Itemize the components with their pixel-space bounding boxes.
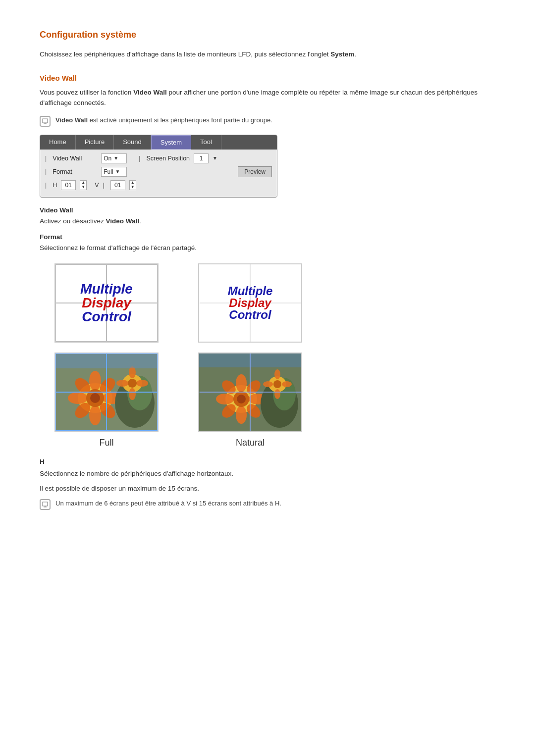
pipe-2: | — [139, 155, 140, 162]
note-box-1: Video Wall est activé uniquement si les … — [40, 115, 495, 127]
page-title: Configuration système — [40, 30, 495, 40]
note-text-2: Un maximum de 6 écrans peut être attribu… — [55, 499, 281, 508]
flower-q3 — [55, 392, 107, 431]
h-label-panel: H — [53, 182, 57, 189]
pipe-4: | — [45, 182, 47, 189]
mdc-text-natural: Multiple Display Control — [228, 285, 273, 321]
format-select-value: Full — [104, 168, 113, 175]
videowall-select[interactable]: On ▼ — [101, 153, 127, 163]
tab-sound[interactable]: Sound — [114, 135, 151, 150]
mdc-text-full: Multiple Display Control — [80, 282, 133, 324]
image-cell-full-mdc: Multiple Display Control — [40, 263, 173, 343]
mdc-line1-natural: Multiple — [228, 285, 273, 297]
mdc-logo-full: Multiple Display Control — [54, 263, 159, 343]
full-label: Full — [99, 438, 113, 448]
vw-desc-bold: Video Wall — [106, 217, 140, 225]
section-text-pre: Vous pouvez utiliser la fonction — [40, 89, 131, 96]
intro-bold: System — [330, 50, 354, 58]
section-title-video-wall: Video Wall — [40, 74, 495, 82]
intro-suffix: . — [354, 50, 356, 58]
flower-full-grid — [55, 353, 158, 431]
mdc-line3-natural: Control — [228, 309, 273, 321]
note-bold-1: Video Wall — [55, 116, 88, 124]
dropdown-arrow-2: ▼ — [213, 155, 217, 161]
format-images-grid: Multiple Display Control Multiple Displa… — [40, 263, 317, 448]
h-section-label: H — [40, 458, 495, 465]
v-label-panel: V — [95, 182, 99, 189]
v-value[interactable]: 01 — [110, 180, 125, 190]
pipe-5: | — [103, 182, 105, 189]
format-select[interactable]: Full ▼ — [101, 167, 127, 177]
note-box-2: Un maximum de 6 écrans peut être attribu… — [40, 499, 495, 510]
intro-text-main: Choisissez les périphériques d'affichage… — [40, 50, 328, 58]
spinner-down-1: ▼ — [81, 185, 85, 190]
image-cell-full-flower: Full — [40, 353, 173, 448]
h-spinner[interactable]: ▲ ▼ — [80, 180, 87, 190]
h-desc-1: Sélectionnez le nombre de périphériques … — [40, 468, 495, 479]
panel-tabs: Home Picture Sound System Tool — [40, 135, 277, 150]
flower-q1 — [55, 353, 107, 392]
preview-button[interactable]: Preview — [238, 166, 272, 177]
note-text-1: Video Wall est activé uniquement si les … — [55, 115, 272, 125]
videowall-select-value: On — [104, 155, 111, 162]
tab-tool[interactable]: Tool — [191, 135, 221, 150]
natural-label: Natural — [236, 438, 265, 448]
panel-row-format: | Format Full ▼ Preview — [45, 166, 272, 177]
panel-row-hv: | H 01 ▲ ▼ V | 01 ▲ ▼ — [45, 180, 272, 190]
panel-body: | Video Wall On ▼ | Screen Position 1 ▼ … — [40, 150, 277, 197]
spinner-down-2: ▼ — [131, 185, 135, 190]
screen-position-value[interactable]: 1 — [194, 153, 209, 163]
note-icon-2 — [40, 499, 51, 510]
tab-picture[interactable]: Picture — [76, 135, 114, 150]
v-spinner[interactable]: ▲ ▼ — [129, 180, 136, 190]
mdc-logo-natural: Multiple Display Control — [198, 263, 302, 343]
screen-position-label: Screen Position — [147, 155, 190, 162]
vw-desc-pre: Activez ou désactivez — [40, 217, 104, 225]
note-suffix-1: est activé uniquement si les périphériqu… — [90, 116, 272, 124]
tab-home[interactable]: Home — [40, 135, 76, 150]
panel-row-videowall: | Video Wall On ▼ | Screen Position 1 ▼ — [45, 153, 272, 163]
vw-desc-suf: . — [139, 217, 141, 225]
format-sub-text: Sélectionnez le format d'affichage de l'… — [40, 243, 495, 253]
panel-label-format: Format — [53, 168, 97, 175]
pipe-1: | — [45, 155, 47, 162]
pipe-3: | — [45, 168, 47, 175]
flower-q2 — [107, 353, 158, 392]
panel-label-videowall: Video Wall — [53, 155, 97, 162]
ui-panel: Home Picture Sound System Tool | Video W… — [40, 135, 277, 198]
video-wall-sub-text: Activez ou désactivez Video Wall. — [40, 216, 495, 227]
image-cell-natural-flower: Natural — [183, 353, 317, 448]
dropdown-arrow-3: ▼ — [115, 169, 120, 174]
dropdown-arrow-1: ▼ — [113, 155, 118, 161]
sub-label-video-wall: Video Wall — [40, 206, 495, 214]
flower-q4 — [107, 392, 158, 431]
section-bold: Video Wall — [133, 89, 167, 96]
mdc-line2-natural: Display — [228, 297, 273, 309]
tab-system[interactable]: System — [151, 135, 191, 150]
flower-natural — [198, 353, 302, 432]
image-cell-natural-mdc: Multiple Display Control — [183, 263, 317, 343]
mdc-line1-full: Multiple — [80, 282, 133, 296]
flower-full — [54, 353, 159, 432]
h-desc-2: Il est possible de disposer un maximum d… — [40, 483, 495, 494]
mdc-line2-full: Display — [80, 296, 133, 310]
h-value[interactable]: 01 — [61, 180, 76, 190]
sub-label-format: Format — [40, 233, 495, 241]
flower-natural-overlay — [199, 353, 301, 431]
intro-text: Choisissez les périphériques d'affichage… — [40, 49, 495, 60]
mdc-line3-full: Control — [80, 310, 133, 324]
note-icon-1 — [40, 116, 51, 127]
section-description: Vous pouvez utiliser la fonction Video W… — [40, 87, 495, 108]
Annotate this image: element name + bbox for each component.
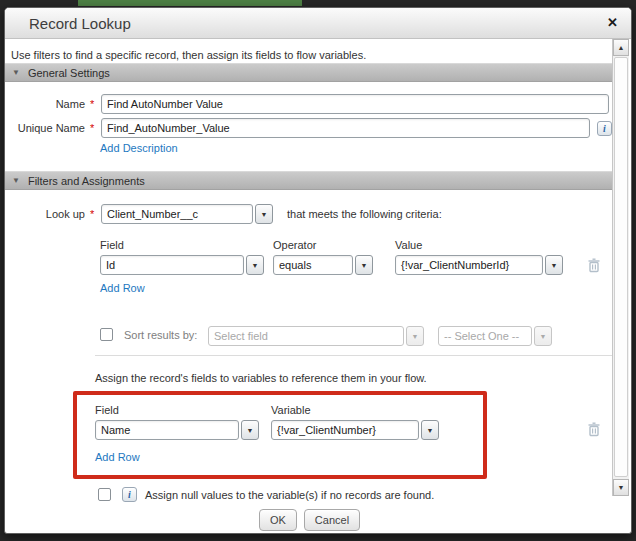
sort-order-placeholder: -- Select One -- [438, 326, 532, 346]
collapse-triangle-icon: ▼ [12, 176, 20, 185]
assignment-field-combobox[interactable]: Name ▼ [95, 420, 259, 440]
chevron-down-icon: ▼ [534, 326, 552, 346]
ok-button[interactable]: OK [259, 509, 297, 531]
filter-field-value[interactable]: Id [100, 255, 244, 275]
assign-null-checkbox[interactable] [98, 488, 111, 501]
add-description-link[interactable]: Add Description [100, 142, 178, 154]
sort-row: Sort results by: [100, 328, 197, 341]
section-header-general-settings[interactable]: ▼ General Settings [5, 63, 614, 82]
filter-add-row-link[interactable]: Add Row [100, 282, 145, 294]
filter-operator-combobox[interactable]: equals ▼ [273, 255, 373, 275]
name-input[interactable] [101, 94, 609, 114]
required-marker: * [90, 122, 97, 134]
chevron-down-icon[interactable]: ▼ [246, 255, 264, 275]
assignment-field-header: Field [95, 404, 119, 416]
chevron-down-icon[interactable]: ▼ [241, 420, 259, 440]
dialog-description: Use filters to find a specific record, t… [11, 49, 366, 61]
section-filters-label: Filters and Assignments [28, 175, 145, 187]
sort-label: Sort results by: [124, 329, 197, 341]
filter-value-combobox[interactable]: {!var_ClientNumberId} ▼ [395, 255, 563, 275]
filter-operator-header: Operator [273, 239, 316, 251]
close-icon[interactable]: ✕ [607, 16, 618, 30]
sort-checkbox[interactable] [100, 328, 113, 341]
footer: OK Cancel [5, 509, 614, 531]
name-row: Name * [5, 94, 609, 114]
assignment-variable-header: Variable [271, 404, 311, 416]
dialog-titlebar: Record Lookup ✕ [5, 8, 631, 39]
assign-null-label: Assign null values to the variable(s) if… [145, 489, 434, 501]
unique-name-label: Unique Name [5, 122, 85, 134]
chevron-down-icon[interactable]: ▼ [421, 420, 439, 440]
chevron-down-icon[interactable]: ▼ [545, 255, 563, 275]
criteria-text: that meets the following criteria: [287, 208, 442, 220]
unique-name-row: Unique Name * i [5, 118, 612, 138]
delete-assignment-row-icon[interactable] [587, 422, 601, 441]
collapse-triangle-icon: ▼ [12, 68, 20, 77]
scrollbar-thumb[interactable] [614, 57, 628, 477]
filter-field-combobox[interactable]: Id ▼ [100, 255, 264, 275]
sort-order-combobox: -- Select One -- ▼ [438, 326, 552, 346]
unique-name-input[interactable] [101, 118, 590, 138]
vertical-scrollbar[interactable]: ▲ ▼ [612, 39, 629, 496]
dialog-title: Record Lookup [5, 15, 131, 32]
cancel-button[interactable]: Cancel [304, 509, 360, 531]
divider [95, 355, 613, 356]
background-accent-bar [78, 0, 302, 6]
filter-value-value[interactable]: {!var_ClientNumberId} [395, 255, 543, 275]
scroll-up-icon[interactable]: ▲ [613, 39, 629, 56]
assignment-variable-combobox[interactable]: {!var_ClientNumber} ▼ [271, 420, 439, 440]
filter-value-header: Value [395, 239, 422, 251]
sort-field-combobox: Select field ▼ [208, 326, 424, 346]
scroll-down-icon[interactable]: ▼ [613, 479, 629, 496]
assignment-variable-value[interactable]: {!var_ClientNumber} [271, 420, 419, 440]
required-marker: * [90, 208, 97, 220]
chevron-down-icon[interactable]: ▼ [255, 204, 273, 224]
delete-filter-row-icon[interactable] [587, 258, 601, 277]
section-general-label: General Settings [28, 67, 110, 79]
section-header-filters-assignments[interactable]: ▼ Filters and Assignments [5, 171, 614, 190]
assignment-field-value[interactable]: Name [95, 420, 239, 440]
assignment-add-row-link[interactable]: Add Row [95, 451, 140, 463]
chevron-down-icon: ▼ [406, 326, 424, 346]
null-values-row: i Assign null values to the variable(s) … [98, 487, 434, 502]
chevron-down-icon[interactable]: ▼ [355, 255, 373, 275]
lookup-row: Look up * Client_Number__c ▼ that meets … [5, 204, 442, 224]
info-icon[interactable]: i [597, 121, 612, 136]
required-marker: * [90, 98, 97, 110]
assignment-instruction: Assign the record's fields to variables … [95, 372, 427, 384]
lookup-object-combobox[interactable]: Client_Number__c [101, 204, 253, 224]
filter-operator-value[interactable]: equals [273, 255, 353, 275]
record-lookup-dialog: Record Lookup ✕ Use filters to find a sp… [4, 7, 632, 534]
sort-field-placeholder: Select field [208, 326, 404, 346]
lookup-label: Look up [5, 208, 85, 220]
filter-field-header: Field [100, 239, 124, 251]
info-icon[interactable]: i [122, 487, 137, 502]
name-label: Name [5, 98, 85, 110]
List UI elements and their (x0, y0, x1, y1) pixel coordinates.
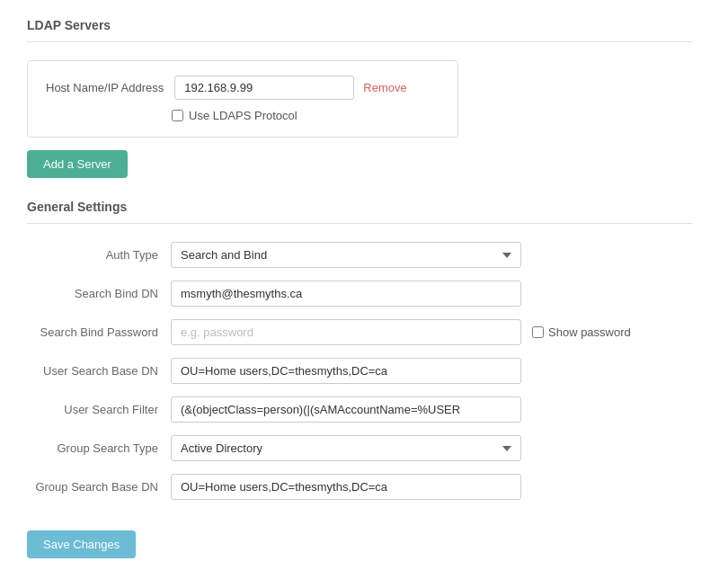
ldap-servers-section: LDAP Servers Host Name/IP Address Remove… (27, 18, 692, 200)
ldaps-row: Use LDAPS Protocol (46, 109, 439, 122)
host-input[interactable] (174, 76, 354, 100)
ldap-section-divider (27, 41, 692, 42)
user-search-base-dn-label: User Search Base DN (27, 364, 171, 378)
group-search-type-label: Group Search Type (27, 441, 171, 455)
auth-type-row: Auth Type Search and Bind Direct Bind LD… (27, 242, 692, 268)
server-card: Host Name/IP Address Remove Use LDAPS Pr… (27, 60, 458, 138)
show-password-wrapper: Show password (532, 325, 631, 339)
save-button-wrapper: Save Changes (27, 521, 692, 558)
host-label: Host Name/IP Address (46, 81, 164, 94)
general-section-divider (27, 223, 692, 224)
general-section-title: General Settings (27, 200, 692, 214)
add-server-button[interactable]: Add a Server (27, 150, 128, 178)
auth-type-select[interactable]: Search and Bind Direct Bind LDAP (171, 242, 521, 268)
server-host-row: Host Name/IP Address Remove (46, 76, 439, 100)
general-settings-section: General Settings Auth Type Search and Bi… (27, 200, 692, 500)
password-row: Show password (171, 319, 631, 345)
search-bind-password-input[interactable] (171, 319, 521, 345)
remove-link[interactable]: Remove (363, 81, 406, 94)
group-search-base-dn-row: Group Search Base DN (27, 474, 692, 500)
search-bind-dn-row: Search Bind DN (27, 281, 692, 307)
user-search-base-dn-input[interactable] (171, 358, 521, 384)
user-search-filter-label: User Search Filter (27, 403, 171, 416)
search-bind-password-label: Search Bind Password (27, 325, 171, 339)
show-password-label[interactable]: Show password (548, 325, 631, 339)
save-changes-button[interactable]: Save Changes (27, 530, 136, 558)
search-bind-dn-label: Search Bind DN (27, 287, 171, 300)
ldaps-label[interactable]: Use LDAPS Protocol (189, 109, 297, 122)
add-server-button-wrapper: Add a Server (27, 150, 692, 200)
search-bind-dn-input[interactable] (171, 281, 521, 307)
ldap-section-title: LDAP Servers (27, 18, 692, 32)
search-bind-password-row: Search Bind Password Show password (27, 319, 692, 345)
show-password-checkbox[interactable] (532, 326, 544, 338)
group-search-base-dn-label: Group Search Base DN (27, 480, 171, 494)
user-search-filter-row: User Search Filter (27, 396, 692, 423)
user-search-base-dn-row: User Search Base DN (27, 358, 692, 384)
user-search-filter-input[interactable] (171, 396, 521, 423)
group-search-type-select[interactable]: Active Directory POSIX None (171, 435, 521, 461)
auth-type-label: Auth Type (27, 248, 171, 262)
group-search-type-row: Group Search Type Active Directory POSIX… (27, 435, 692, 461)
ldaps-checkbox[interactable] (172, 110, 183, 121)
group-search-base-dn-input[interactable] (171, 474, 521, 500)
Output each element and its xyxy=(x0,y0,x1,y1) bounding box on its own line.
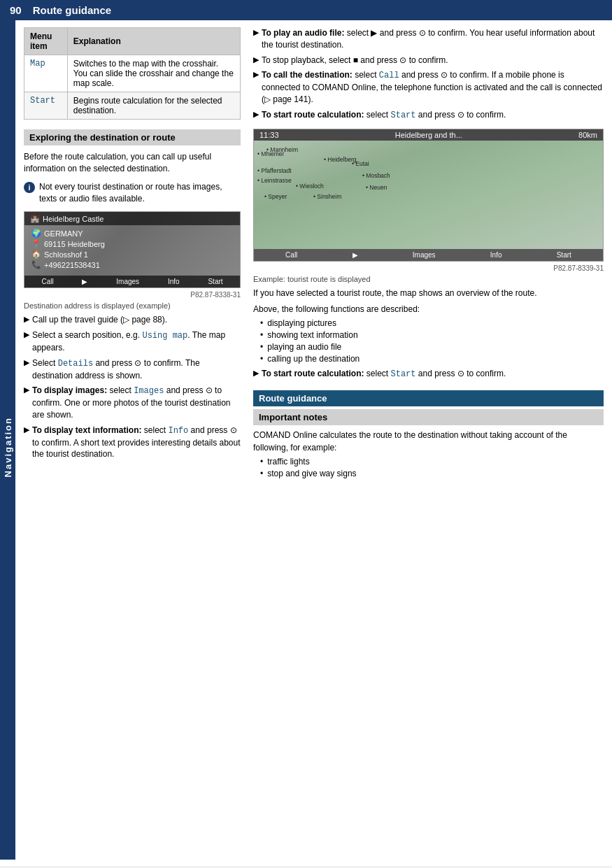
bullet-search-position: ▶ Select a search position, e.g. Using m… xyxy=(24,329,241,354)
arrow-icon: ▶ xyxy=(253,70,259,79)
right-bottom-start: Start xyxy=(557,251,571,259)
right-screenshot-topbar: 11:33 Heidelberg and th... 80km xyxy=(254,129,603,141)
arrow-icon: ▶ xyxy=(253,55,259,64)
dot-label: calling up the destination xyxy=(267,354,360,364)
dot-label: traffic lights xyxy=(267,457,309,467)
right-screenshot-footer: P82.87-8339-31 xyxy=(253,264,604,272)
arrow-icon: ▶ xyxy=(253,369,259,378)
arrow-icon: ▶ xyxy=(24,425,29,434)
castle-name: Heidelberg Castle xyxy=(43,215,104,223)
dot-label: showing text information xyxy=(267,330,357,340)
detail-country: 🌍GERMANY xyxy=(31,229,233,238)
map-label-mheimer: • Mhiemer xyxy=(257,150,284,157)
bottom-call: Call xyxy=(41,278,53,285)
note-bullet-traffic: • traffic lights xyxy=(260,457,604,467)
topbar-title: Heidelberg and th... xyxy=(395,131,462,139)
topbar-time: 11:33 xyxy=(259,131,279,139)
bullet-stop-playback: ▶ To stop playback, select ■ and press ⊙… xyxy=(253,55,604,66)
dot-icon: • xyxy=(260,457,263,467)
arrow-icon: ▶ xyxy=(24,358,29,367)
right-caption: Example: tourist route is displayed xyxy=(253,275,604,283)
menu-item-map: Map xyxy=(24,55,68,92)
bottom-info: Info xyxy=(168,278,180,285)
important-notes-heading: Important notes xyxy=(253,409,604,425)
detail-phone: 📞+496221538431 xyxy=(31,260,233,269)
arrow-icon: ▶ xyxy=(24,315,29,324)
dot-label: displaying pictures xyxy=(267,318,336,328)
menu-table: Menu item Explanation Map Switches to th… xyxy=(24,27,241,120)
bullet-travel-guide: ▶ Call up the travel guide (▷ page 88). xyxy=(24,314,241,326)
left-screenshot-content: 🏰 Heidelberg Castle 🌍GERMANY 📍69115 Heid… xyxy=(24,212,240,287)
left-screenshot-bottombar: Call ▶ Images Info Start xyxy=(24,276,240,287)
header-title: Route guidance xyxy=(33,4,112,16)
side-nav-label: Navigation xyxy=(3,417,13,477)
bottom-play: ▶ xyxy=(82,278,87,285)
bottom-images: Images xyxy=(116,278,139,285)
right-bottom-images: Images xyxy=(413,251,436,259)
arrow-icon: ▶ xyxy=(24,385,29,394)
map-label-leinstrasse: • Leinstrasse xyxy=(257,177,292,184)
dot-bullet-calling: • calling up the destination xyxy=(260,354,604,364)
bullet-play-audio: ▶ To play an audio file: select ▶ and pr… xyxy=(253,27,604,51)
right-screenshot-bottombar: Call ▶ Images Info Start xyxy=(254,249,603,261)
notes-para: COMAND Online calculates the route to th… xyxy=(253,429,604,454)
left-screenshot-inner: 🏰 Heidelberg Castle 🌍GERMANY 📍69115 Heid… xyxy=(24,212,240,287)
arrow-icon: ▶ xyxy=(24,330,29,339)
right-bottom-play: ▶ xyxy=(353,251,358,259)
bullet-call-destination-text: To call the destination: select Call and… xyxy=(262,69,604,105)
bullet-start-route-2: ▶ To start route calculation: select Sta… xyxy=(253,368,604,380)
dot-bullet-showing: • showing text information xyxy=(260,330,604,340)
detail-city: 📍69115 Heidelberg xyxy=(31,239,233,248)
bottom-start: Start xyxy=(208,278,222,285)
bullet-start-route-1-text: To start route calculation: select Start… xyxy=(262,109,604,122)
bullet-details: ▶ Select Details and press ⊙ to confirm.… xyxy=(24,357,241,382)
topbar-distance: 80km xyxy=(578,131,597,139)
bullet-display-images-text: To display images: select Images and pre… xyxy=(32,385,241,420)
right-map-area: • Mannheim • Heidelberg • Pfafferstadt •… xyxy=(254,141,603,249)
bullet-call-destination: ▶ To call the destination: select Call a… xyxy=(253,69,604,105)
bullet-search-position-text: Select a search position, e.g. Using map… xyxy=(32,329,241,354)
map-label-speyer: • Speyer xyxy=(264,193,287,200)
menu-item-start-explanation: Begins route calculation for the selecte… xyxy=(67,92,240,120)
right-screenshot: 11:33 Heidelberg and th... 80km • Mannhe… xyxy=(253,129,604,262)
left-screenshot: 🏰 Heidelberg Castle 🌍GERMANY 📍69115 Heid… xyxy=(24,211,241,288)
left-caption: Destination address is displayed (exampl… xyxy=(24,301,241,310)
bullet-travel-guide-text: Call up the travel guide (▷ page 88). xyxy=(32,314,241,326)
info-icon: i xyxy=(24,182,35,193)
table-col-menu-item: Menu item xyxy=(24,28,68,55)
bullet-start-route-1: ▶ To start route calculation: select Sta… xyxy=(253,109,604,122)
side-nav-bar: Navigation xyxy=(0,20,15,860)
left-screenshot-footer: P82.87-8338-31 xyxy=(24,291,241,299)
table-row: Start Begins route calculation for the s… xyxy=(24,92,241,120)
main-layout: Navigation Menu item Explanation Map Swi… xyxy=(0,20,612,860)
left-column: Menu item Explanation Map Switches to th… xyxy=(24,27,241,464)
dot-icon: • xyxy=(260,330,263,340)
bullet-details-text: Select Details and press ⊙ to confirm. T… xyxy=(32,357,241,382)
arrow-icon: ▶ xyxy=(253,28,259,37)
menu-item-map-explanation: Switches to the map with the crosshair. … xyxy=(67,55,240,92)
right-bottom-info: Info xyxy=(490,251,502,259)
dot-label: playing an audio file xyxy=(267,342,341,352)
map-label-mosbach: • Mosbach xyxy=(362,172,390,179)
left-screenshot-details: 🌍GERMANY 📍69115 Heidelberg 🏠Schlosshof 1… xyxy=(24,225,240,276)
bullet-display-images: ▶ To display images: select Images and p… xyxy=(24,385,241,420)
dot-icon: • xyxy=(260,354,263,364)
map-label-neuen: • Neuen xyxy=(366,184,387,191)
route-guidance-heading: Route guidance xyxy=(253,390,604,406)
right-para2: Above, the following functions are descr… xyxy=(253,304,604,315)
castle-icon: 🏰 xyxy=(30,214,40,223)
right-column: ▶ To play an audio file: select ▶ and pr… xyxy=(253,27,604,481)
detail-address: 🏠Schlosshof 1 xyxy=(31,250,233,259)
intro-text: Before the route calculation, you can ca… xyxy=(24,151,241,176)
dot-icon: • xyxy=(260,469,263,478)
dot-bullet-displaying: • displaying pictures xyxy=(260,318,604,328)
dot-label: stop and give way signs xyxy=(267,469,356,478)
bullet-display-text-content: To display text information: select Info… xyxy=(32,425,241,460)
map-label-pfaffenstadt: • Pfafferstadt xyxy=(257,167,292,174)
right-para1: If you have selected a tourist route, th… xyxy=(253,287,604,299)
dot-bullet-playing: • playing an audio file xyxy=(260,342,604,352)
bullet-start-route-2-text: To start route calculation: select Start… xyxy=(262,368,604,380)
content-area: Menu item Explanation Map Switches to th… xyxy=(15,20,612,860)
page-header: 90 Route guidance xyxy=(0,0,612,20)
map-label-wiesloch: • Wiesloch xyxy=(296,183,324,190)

--------------------------------------------------

Where the string "natural" occurs in a line above, count that line, and report solely the final figure.

10